Conclusion and ideas for improvement
It took 2 months (~1500 hours) to train it to the point where a single genome would be able
land in diverse situations though still wasn't as good as a programmatic autopilot I made.
My guess is that it would need one more month to surpass that. If I had not been lazy and
made a pooled evaluator (parallelizing the fitness evaluation) it would be trainable in 4 days
on a 16 CPU machine, which is quite fine.
Trained network, contains many useless nodes.
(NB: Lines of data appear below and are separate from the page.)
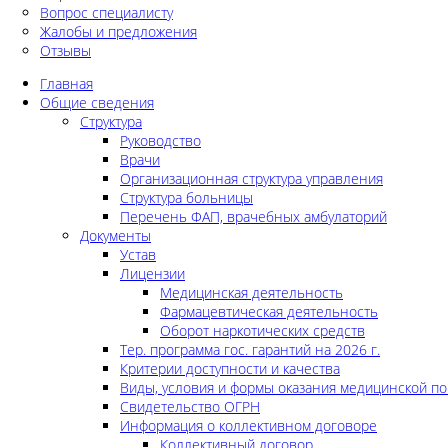
Вопрос специалисту
Жалобы и предложения
Отзывы
Главная
Общие сведения
Структура
Руководство
Врачи
Организационная структура управления
Структура больницы
Перечень ФАП, врачебных амбулаторий
Документы
Устав
Лицензии
Медицинская деятельность
Фармацевтическая деятельность
Оборот наркотических средств
Тер. программа гос. гарантий на 2026 г.
Критерии доступности и качества
Виды, условия и формы оказания медицинской п
Свидетельство ОГРН
Информация о коллективном договоре
Коллективный договор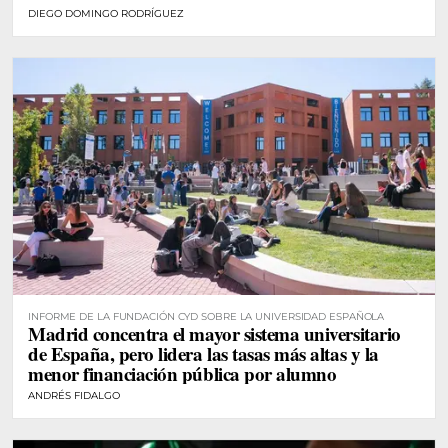
DIEGO DOMINGO RODRÍGUEZ
INFORME DE LA FUNDACIÓN CYD SOBRE LA UNIVERSIDAD ESPAÑOLA
Madrid concentra el mayor sistema universitario
de España, pero lidera las tasas más altas y la
menor financiación pública por alumno
ANDRÉS FIDALGO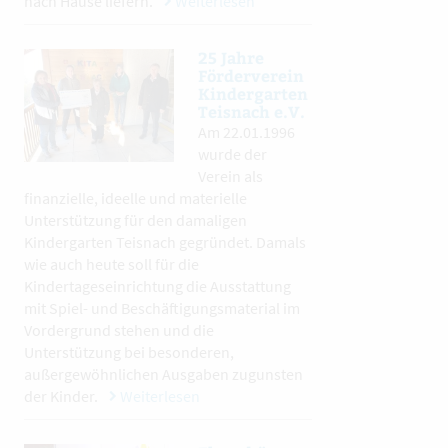
nach Hause liefern.
Weiterlesen
25 Jahre
Förderverein
Kindergarten
Teisnach e.V.
Am 22.01.1996
wurde der
Verein als
finanzielle, ideelle und materielle
Unterstützung für den damaligen
Kindergarten Teisnach gegründet. Damals
wie auch heute soll für die
Kindertageseinrichtung die Ausstattung
mit Spiel- und Beschäftigungsmaterial im
Vordergrund stehen und die
Unterstützung bei besonderen,
außergewöhnlichen Ausgaben zugunsten
der Kinder.
Weiterlesen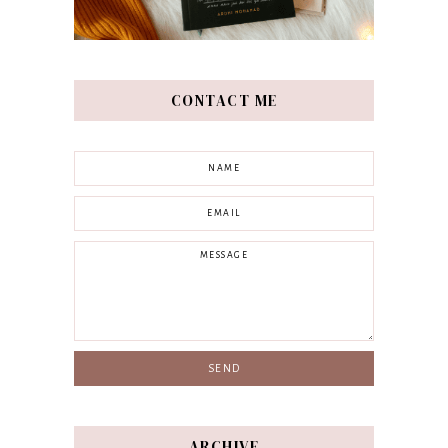
CONTACT ME
ARCHIVE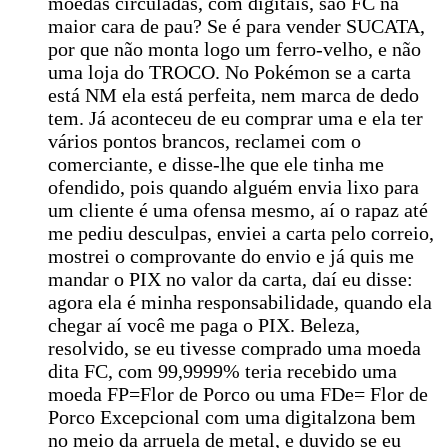
moedas circuladas, com digitais, são FC na
maior cara de pau? Se é para vender SUCATA,
por que não monta logo um ferro-velho, e não
uma loja do TROCO. No Pokémon se a carta
está NM ela está perfeita, nem marca de dedo
tem. Já aconteceu de eu comprar uma e ela ter
vários pontos brancos, reclamei com o
comerciante, e disse-lhe que ele tinha me
ofendido, pois quando alguém envia lixo para
um cliente é uma ofensa mesmo, aí o rapaz até
me pediu desculpas, enviei a carta pelo correio,
mostrei o comprovante do envio e já quis me
mandar o PIX no valor da carta, daí eu disse:
agora ela é minha responsabilidade, quando ela
chegar aí você me paga o PIX. Beleza,
resolvido, se eu tivesse comprado uma moeda
dita FC, com 99,9999% teria recebido uma
moeda FP=Flor de Porco ou uma FDe= Flor de
Porco Excepcional com uma digitalzona bem
no meio da arruela de metal, e duvido se eu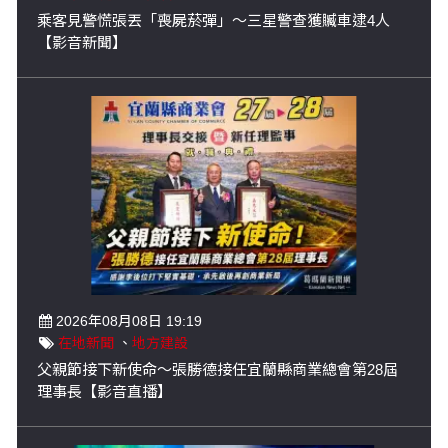
乘客見警慌張丟「喪屍菸彈」～三星警查獲贓車逮4人
【影音新聞】
2026年08月08日 19:19
在地新聞
、
地方建設
父親節接下新使命～張勝德接任宜蘭縣商業總會第28屆
理事長【影音直播】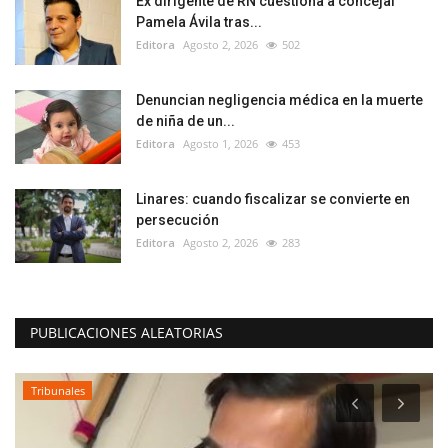
Ex dirigente de RN cuestiona a concejal
Pamela Ávila tras...
Editora
Agosto 2, 2026
502
Denuncian negligencia médica en la muerte
de niña de un...
Editora
Agosto 1, 2026
453
Linares: cuando fiscalizar se convierte en
persecución
Editora
Agosto 2, 2026
283
PUBLICACIONES ALEATORIAS
Tribunales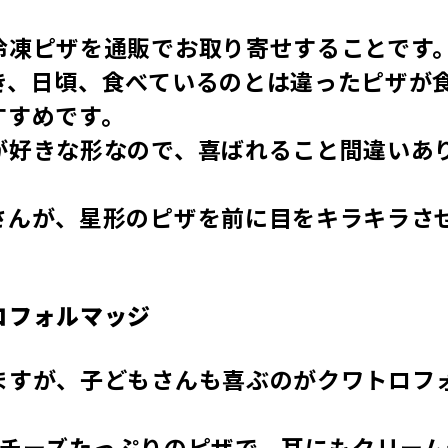
冷凍ピザを通販でお取り寄せすることです
き、日頃、食べているのとは違ったピザが
すすめです。
が好きな形なので、喜ばれること間違いあ
さんが、星形のピザを前に目をキラキラさ
ロフォルマッジ
ますが、子どもさんも喜ぶのがクワトロフ
たチーズたっぷりのピザで、耳にもクリーム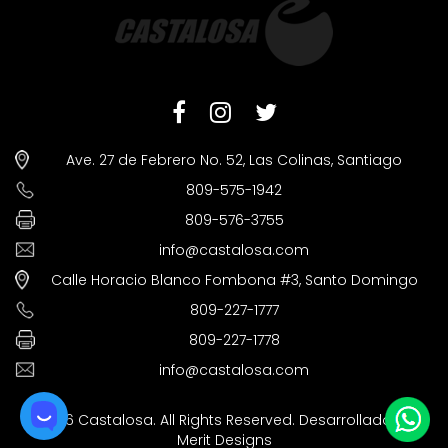
Ave. 27 de Febrero No. 52, Las Colinas, Santiago
809-575-1942
809-576-3755
info@castalosa.com
Calle Horacio Blanco Fombona #3, Santo Domingo
809-227-1777
809-227-1778
info@castalosa.com
©2026 Castalosa. All Rights Reserved. Desarrollado por
Merit Designs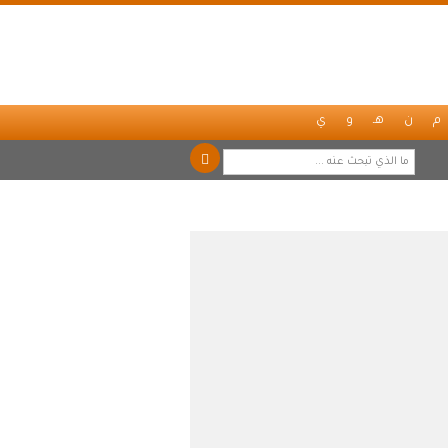
م
ن
هـ
و
ي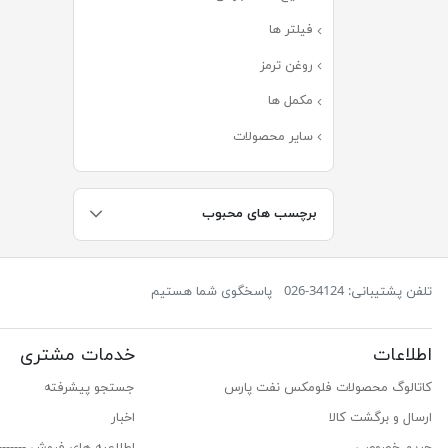
فیلتر ها
(۱۸۸)
روغن ترمز
(۸)
مکمل ها
(۱۱)
سایر محصولات
(۲۷)
برچسب های محبوب
تلفن پشتیبانی: 34124-026
پاسخگوی شما هستیم
اطلاعات
خدمات مشتری
کاتالوگ محصولات فلومکس نفت پارس
جستجو پیشرفته
ارسال و برگشت کالا
اخبار
حریم خصوصی
اطلاعیه های فروش ------------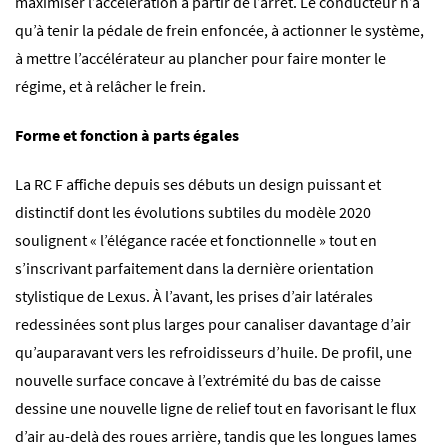
maximiser l’accélération à partir de l’arrêt. Le conducteur n’a
qu’à tenir la pédale de frein enfoncée, à actionner le système,
à mettre l’accélérateur au plancher pour faire monter le
régime, et à relâcher le frein.
Forme et fonction à parts égales
La RC F affiche depuis ses débuts un design puissant et
distinctif dont les évolutions subtiles du modèle 2020
soulignent « l’élégance racée et fonctionnelle » tout en
s’inscrivant parfaitement dans la dernière orientation
stylistique de Lexus. À l’avant, les prises d’air latérales
redessinées sont plus larges pour canaliser davantage d’air
qu’auparavant vers les refroidisseurs d’huile. De profil, une
nouvelle surface concave à l’extrémité du bas de caisse
dessine une nouvelle ligne de relief tout en favorisant le flux
d’air au-delà des roues arrière, tandis que les longues lames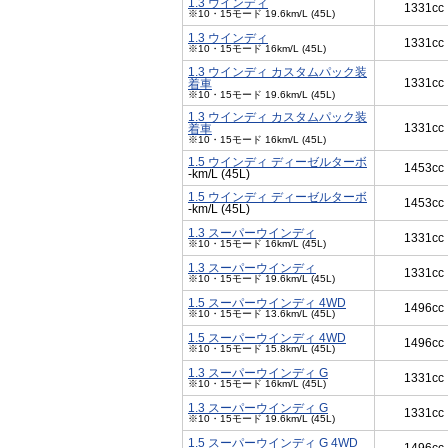
1.3 ウインディ
1331cc
※10・15モード 19.6km/L (45L)
1.3 ウインディ
1331cc
※10・15モード 16km/L (45L)
1.3 ウインディ カスタムパック装
1331cc
着車
※10・15モード 19.6km/L (45L)
1.3 ウインディ カスタムパック装
1331cc
着車
※10・15モード 16km/L (45L)
1.5 ウインディ ディーゼルターボ
1453cc
-km/L (45L)
1.5 ウインディ ディーゼルターボ
1453cc
-km/L (45L)
1.3 スーパーウインディ
1331cc
※10・15モード 16km/L (45L)
1.3 スーパーウインディ
1331cc
※10・15モード 19.6km/L (45L)
1.5 スーパーウインディ 4WD
1496cc
※10・15モード 13.6km/L (45L)
1.5 スーパーウインディ 4WD
1496cc
※10・15モード 15.8km/L (45L)
1.3 スーパーウインディ G
1331cc
※10・15モード 16km/L (45L)
1.3 スーパーウインディ G
1331cc
※10・15モード 19.6km/L (45L)
1.5 スーパーウインディ G 4WD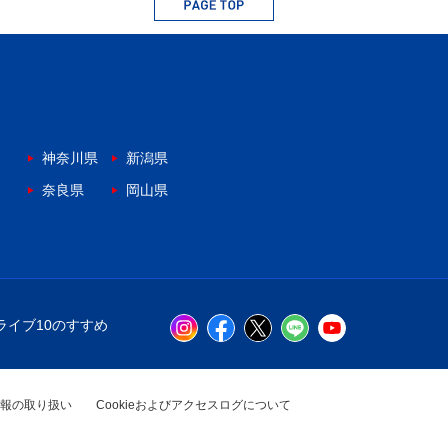
神奈川県
新潟県
奈良県
岡山県
ライブ10のすすめ
報の取り扱い
Cookieおよびアクセスログについて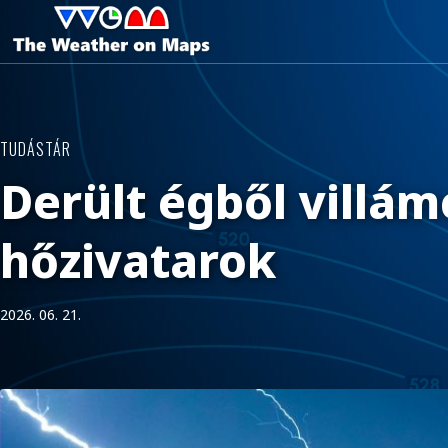
TUDÁSTÁR
Derült égből villám
hőzivatarok
2026. 06. 21.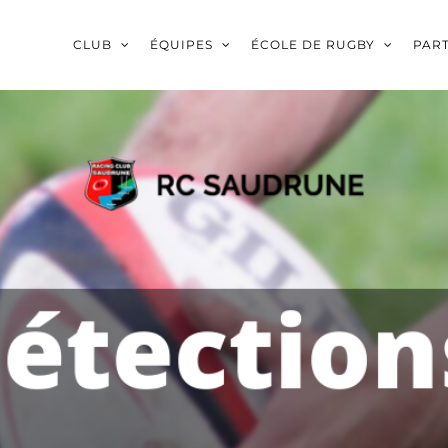
CLUB
ÉQUIPES
ÉCOLE DE RUGBY
PAR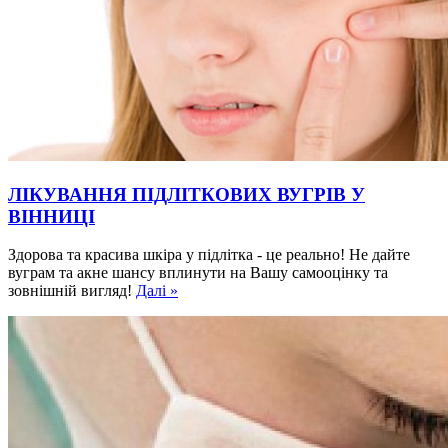
ЛІКУВАННЯ ПІДЛІТКОВИХ ВУГРІВ У
ВІННИЦІ
Здорова та красива шкіра у підлітка - це реально! Не дайте
вуграм та акне шансу вплинути на Вашу самооцінку та
зовнішній вигляд!
Далі »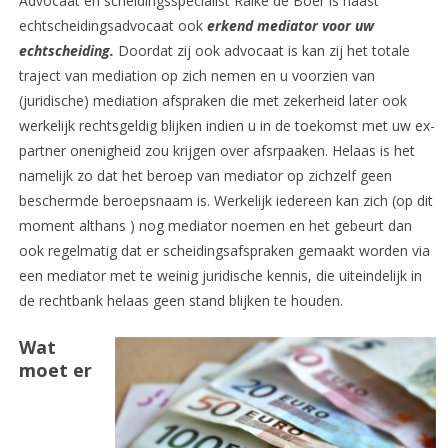
Advocaat en scheidingsspecialist Raike de Boer is naast
echtscheidingsadvocaat ook
erkend mediator voor uw
echtscheiding.
Doordat zij ook advocaat is kan zij het totale
traject van mediation op zich nemen en u voorzien van
(juridische) mediation afspraken die met zekerheid later ook
werkelijk rechtsgeldig blijken indien u in de toekomst met uw ex-
partner onenigheid zou krijgen over afsrpaaken. Helaas is het
namelijk zo dat het beroep van mediator op zichzelf geen
beschermde beroepsnaam is. Werkelijk iedereen kan zich (op dit
moment althans ) nog mediator noemen en het gebeurt dan
ook regelmatig dat er scheidingsafspraken gemaakt worden via
een mediator met te weinig juridische kennis, die uiteindelijk in
de rechtbank helaas geen stand blijken te houden.
Wat
moet er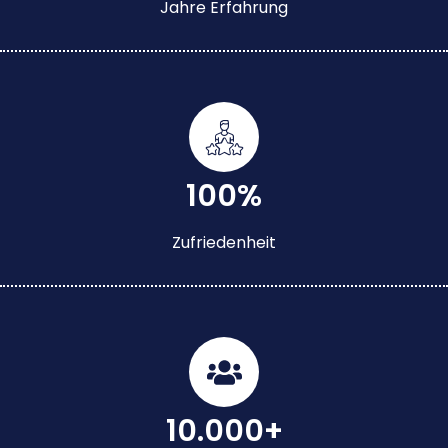
Jahre Erfahrung
100%
Zufriedenheit
10.000+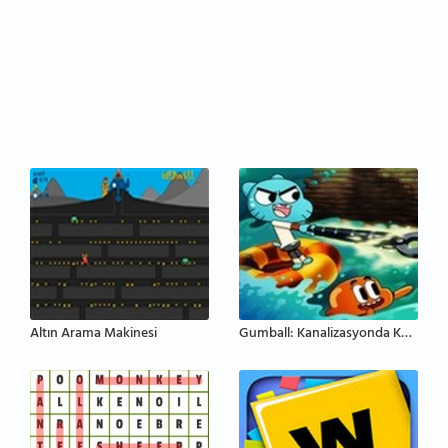
Altın Arama Makinesi
Gumball: Kanalizasyonda Kazak Arama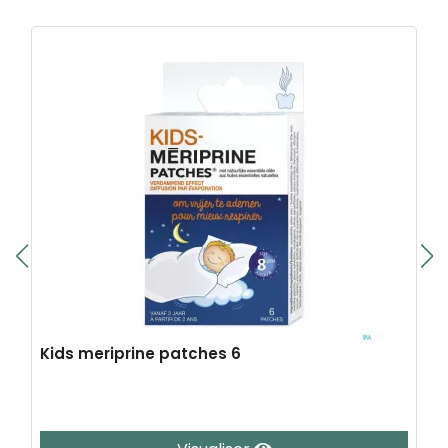
Kids meriprine patches 6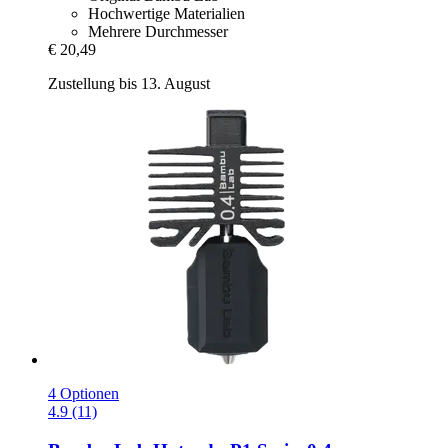
Hochwertige Materialien
Mehrere Durchmesser
€ 20,49
Zustellung bis 13. August
4 Optionen
4.9 (11)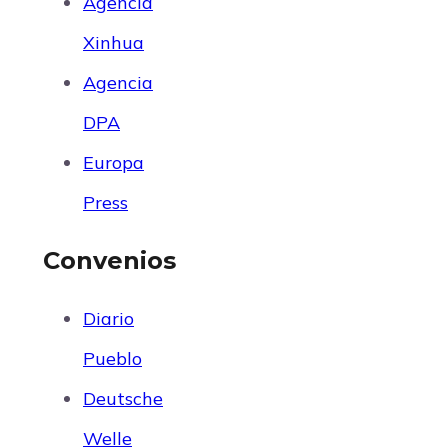
Agencia
Xinhua
Agencia
DPA
Europa
Press
Convenios
Diario
Pueblo
Deutsche
Welle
During the training I tried various strategies. One was rotating scenarios but that had very
negative results. It probably was too unstable when I used a single scenario. A way to solve
that would be to use ~3 subsenarios of similar combinatios (a vertical descent, a deorbiting,
a random scenario). Another way to solve it might be to add momentum for fitness. So the fitness
given to a genome would be 1/3 from current scenario, 2/9 from the previous one, 4/27 from
the one before etc. If a new genome gets created it would inherit the fitness from it's parents
possibly with a slight mutation. I didn't manage to test this idea but it would be interesting
to see if it could be used to speed up training.
Since the hardest part for the autopilot was to learn how to de-orbit (since it was rather
a step change), I introduced periareoin altitude (divided by atmosphere height) as one of the
inputs. This didn't seem to help since the networks instead found a different way of de-orbiting
that didn't use the periareoin input.
To reach very good results, something that might help could be starting with say 8 small batches
- e.g. populations of 100. When they all reach a specific point, join the populations pairwise
and continue till a next specific point and so on. I expect this would lead to greater diversity
than if we just went through the whole process with one population of 800. That would be because
when we're increasing scenario difficulty, it might be difficult for some genomes to progress
if another has solved the last scenario and the difficulty step is large now.